Whether or not in disapproving respondents application for proprietary membership with CCCI, petitioners
are liable to respondent for damages





Ruling:

Yes. Petitioners disapproval of respondents application is characterized by bad faith. The exercise of a
right, though legal by itself, must nonetheless be in accordance with the proper norm. When the right is
exercised arbitrarily, unjustly or excessively and results in damage to another, a legal wrong is committed
for which the wrongdoer must be held responsible. In the case at bar, it bears stressing that the amendment
to Section 3(c) of CCCIs Amended By-Laws requiring the unanimous vote of the directors present at a
special or regular meeting was not printed on the application form respondent filled and submitted to CCCI.

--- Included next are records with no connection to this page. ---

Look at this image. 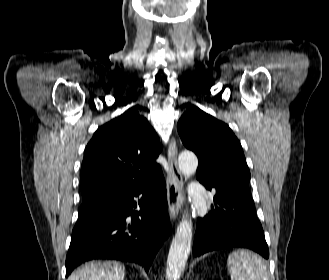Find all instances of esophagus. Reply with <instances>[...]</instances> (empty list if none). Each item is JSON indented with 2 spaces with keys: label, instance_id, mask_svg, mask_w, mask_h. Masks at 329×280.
Listing matches in <instances>:
<instances>
[{
  "label": "esophagus",
  "instance_id": "34e87169",
  "mask_svg": "<svg viewBox=\"0 0 329 280\" xmlns=\"http://www.w3.org/2000/svg\"><path fill=\"white\" fill-rule=\"evenodd\" d=\"M169 177L167 179L168 210L171 220H174L183 203V178L177 164V145L172 139L168 147Z\"/></svg>",
  "mask_w": 329,
  "mask_h": 280
}]
</instances>
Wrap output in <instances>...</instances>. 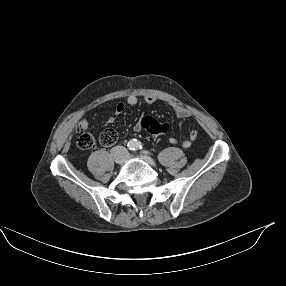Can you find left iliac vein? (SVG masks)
<instances>
[{"label": "left iliac vein", "mask_w": 286, "mask_h": 286, "mask_svg": "<svg viewBox=\"0 0 286 286\" xmlns=\"http://www.w3.org/2000/svg\"><path fill=\"white\" fill-rule=\"evenodd\" d=\"M142 157L146 160V162H147L149 165H151L152 167H156L155 162H154L150 157H148V156H146V155H144V156H142Z\"/></svg>", "instance_id": "left-iliac-vein-1"}]
</instances>
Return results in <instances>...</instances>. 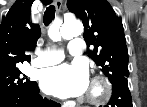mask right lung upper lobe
Segmentation results:
<instances>
[{
    "label": "right lung upper lobe",
    "instance_id": "obj_1",
    "mask_svg": "<svg viewBox=\"0 0 147 107\" xmlns=\"http://www.w3.org/2000/svg\"><path fill=\"white\" fill-rule=\"evenodd\" d=\"M34 0H16L0 25V71L30 61L28 51L34 50L41 35L40 26L30 19ZM48 5L52 0H41Z\"/></svg>",
    "mask_w": 147,
    "mask_h": 107
}]
</instances>
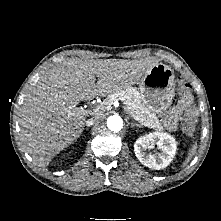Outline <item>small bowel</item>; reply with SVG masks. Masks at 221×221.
<instances>
[{
	"mask_svg": "<svg viewBox=\"0 0 221 221\" xmlns=\"http://www.w3.org/2000/svg\"><path fill=\"white\" fill-rule=\"evenodd\" d=\"M183 112H193L195 114L196 108L192 105V98L186 99L182 97L179 102L170 110L164 119L165 126L170 130H175L177 121Z\"/></svg>",
	"mask_w": 221,
	"mask_h": 221,
	"instance_id": "c3829d8e",
	"label": "small bowel"
}]
</instances>
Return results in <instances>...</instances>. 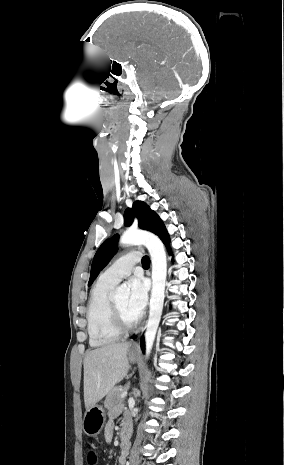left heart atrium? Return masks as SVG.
<instances>
[{"label": "left heart atrium", "mask_w": 284, "mask_h": 465, "mask_svg": "<svg viewBox=\"0 0 284 465\" xmlns=\"http://www.w3.org/2000/svg\"><path fill=\"white\" fill-rule=\"evenodd\" d=\"M129 285L130 292L128 297V309L135 317L138 318L144 311L147 304V286L144 280L140 277L132 278Z\"/></svg>", "instance_id": "39dd6f15"}]
</instances>
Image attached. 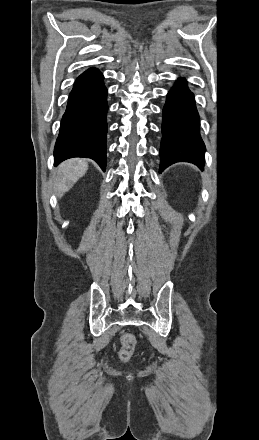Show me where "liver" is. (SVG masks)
<instances>
[{
    "label": "liver",
    "instance_id": "6515ba94",
    "mask_svg": "<svg viewBox=\"0 0 259 440\" xmlns=\"http://www.w3.org/2000/svg\"><path fill=\"white\" fill-rule=\"evenodd\" d=\"M88 169L86 159L73 158L61 163L55 172L54 188L57 196L61 198L74 184L85 175Z\"/></svg>",
    "mask_w": 259,
    "mask_h": 440
}]
</instances>
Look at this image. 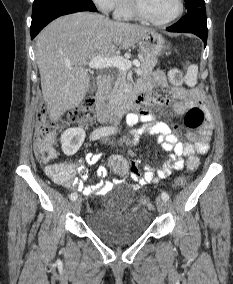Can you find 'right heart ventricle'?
<instances>
[{
    "mask_svg": "<svg viewBox=\"0 0 233 284\" xmlns=\"http://www.w3.org/2000/svg\"><path fill=\"white\" fill-rule=\"evenodd\" d=\"M114 14L116 18L124 20H132L136 17L131 9L130 0H120Z\"/></svg>",
    "mask_w": 233,
    "mask_h": 284,
    "instance_id": "1",
    "label": "right heart ventricle"
}]
</instances>
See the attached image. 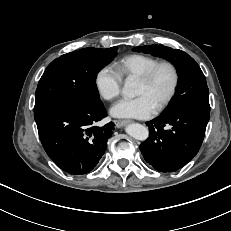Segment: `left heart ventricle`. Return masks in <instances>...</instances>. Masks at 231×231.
<instances>
[{"label":"left heart ventricle","instance_id":"1","mask_svg":"<svg viewBox=\"0 0 231 231\" xmlns=\"http://www.w3.org/2000/svg\"><path fill=\"white\" fill-rule=\"evenodd\" d=\"M172 83V75L168 68H162L150 83L137 82L135 94L145 95L155 107L168 93Z\"/></svg>","mask_w":231,"mask_h":231}]
</instances>
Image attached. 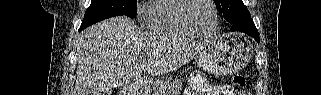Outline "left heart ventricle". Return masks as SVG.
I'll return each mask as SVG.
<instances>
[{"instance_id": "b2bd125f", "label": "left heart ventricle", "mask_w": 321, "mask_h": 95, "mask_svg": "<svg viewBox=\"0 0 321 95\" xmlns=\"http://www.w3.org/2000/svg\"><path fill=\"white\" fill-rule=\"evenodd\" d=\"M188 18L200 32H210L215 25L213 8L207 0L193 1L188 11Z\"/></svg>"}]
</instances>
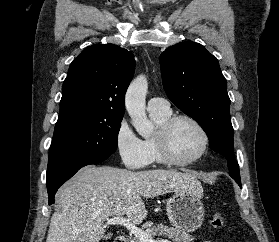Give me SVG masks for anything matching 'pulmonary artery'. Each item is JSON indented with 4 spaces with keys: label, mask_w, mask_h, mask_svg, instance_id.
Returning a JSON list of instances; mask_svg holds the SVG:
<instances>
[{
    "label": "pulmonary artery",
    "mask_w": 279,
    "mask_h": 242,
    "mask_svg": "<svg viewBox=\"0 0 279 242\" xmlns=\"http://www.w3.org/2000/svg\"><path fill=\"white\" fill-rule=\"evenodd\" d=\"M148 110H156V111H169V103L166 99L161 97H154L148 101Z\"/></svg>",
    "instance_id": "1"
}]
</instances>
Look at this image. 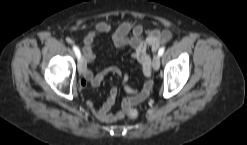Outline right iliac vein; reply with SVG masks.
<instances>
[{"label":"right iliac vein","mask_w":247,"mask_h":145,"mask_svg":"<svg viewBox=\"0 0 247 145\" xmlns=\"http://www.w3.org/2000/svg\"><path fill=\"white\" fill-rule=\"evenodd\" d=\"M86 71V62L84 56L81 57L79 64H78V72L80 76H83Z\"/></svg>","instance_id":"right-iliac-vein-1"}]
</instances>
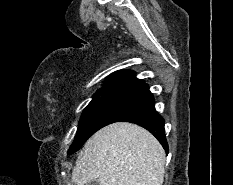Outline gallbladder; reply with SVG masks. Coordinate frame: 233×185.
I'll list each match as a JSON object with an SVG mask.
<instances>
[{"label": "gallbladder", "instance_id": "bac80fb5", "mask_svg": "<svg viewBox=\"0 0 233 185\" xmlns=\"http://www.w3.org/2000/svg\"><path fill=\"white\" fill-rule=\"evenodd\" d=\"M85 185H99V182L97 180L91 181L89 183H86Z\"/></svg>", "mask_w": 233, "mask_h": 185}]
</instances>
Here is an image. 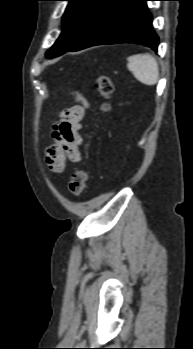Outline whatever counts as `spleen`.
<instances>
[{"label": "spleen", "instance_id": "obj_1", "mask_svg": "<svg viewBox=\"0 0 193 349\" xmlns=\"http://www.w3.org/2000/svg\"><path fill=\"white\" fill-rule=\"evenodd\" d=\"M128 69L143 84L154 85L159 79V67L156 59L149 53L128 57Z\"/></svg>", "mask_w": 193, "mask_h": 349}]
</instances>
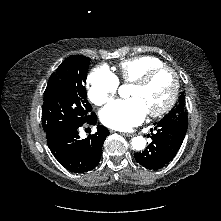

What was printed thereon was the original provision of Section 3(c) which was silent on the required number
of votes needed for admission of an applicant as a proprietary member. It is thus clear that respondent was
left groping in the dark wondering why his application was disapproved. He was not even informed that a
unanimous vote of the Board members was required. When he sent a letter for reconsideration and an
inquiry whether there was an objection to his application, petitioners apparently ignored him.